YOUR TASK: In the data below, work out how many lines include the string "slider". Only the number should be given.

PROVIDED ENTRIES:

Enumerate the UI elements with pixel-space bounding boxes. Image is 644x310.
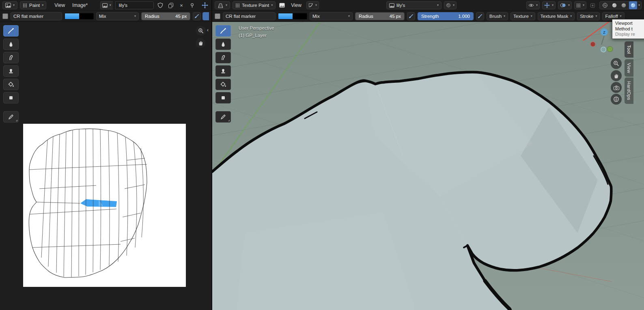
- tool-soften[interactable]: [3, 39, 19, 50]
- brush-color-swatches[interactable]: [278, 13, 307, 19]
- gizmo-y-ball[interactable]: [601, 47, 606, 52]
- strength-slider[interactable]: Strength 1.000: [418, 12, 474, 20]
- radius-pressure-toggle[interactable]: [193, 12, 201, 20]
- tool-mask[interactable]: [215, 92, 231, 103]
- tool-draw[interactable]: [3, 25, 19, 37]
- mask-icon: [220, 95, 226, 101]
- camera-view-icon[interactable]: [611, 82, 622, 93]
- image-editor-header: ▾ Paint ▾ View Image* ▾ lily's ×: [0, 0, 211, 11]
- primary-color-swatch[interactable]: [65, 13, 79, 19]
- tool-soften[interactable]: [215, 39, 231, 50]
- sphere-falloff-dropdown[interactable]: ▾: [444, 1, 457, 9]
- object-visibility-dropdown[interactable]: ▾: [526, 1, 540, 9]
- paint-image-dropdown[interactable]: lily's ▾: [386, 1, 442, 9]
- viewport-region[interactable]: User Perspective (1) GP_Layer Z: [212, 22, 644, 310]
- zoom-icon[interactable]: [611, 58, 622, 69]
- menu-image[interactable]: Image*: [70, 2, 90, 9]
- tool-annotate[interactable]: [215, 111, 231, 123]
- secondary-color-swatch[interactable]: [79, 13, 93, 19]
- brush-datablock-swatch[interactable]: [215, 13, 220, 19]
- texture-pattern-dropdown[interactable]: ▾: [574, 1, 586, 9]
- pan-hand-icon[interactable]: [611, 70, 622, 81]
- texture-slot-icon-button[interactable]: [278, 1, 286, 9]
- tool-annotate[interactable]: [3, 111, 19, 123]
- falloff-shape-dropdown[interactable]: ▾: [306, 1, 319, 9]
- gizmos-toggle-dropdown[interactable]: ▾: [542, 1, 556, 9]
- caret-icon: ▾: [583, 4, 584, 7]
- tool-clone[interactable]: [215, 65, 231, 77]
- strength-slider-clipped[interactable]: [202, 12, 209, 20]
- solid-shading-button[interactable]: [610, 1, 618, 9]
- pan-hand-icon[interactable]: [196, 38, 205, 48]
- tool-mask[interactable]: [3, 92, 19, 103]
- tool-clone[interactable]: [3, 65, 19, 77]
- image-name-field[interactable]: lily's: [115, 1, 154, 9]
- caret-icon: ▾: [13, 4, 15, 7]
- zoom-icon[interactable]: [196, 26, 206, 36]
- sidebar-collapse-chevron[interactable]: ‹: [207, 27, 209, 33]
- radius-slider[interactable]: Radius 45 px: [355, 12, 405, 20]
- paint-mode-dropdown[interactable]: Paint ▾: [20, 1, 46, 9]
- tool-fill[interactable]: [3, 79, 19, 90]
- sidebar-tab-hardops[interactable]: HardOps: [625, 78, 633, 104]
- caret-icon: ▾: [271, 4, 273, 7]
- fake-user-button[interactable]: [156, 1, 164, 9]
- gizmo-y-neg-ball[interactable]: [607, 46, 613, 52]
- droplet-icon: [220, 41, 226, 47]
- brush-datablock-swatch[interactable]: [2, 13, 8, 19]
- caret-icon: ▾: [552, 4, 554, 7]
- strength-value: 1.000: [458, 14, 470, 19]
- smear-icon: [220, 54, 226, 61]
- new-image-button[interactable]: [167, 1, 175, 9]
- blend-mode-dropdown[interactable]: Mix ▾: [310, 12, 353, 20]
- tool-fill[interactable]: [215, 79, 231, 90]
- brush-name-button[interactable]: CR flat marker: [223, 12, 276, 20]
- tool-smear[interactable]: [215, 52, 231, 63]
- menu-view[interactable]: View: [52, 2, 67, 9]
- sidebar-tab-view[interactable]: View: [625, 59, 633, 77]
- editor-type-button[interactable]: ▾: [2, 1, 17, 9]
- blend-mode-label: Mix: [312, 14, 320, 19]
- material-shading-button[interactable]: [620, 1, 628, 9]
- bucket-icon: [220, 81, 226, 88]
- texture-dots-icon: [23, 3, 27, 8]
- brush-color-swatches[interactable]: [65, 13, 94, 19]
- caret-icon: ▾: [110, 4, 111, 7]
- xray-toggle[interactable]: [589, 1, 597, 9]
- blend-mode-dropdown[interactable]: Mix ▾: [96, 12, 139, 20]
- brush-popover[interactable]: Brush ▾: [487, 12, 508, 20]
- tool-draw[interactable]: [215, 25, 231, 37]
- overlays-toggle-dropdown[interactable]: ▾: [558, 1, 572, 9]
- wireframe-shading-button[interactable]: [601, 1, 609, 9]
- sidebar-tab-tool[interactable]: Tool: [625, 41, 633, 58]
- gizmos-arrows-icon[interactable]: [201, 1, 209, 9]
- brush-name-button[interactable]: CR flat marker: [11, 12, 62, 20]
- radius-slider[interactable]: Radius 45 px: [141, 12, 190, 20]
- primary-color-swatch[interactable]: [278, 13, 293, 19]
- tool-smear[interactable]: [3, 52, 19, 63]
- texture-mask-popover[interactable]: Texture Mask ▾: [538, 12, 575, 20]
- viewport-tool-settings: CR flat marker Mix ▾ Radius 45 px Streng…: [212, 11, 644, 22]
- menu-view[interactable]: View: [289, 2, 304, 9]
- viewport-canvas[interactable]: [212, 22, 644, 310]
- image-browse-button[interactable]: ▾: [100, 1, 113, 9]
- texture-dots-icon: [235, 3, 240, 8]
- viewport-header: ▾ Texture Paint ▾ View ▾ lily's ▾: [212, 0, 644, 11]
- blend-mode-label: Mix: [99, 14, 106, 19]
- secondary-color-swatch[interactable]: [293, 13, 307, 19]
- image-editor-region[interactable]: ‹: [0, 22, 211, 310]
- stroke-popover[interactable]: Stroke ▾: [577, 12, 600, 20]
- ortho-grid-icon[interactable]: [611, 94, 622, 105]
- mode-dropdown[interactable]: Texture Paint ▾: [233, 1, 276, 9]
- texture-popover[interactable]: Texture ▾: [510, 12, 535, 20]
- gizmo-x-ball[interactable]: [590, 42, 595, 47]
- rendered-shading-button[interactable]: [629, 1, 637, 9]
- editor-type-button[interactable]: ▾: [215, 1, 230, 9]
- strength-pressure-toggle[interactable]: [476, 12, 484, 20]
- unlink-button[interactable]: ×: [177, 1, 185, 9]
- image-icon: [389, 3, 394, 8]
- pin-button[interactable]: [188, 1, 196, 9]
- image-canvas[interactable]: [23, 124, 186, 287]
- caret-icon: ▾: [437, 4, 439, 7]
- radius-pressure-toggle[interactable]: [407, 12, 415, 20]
--
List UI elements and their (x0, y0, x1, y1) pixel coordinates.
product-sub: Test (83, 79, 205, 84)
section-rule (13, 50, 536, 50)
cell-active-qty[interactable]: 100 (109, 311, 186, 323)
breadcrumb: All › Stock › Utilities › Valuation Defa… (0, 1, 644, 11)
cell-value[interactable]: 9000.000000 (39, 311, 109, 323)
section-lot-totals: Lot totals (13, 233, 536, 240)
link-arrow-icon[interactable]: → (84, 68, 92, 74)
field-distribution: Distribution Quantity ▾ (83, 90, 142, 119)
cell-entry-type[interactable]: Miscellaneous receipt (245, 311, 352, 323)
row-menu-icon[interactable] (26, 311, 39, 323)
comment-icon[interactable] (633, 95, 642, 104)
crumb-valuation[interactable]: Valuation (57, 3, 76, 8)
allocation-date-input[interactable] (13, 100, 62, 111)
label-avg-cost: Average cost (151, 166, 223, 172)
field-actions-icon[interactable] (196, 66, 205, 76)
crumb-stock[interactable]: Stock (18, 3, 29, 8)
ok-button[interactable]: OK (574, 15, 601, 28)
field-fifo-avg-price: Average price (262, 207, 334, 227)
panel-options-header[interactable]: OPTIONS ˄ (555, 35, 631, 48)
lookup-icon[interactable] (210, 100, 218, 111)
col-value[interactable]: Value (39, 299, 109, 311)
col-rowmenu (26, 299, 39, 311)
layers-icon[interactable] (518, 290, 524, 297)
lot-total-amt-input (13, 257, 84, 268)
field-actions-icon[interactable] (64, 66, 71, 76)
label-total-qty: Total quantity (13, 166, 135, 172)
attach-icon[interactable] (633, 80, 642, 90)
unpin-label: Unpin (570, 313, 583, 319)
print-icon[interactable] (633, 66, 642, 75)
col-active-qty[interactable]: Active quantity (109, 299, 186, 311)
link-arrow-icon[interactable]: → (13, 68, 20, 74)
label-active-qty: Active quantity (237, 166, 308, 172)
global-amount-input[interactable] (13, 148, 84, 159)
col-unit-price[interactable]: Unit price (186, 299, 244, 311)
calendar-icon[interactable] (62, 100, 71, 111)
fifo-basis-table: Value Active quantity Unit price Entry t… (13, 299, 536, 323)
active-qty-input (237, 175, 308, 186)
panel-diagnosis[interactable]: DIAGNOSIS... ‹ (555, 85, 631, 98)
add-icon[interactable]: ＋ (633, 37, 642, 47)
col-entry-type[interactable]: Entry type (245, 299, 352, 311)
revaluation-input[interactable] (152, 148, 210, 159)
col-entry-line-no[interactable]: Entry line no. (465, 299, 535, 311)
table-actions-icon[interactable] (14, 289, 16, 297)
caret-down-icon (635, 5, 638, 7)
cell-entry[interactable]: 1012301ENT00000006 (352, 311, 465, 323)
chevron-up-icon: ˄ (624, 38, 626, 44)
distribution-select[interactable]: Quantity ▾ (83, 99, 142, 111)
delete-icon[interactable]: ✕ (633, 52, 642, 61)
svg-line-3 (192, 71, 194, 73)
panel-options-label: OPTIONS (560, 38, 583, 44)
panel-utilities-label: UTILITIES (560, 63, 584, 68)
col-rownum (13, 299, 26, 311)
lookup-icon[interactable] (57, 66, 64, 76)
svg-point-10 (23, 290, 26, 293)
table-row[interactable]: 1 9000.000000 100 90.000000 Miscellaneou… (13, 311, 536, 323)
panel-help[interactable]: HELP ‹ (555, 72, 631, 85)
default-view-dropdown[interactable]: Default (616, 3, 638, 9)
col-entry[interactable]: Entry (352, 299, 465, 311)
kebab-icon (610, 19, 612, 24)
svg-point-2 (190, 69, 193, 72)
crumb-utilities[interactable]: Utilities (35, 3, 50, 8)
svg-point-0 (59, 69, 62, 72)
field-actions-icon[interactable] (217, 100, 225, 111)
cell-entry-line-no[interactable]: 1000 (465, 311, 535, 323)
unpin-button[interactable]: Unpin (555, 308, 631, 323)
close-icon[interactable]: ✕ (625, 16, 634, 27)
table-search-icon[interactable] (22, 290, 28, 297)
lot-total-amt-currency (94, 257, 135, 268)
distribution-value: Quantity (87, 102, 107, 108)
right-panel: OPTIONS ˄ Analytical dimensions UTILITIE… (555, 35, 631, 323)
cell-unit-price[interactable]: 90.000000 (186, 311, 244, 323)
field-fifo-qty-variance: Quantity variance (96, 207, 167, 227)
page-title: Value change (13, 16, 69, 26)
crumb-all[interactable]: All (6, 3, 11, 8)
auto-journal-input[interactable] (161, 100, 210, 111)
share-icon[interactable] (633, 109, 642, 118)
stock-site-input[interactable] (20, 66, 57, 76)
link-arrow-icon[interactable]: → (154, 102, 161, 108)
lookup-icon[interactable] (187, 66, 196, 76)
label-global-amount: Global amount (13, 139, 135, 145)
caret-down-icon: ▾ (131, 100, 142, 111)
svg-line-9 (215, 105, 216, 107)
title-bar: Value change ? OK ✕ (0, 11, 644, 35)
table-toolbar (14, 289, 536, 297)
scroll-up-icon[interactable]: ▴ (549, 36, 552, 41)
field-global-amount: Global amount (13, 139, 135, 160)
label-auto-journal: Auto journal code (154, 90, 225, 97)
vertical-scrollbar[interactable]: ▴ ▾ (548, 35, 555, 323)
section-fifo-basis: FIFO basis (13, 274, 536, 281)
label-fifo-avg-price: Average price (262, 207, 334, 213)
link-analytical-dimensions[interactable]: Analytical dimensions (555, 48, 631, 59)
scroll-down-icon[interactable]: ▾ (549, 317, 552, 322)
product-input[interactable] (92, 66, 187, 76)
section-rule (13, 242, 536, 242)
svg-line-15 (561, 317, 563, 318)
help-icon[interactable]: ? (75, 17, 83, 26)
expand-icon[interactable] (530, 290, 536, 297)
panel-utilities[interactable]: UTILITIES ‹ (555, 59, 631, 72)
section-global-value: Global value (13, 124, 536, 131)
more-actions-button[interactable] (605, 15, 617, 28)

RESULT OF THIS TASK: 4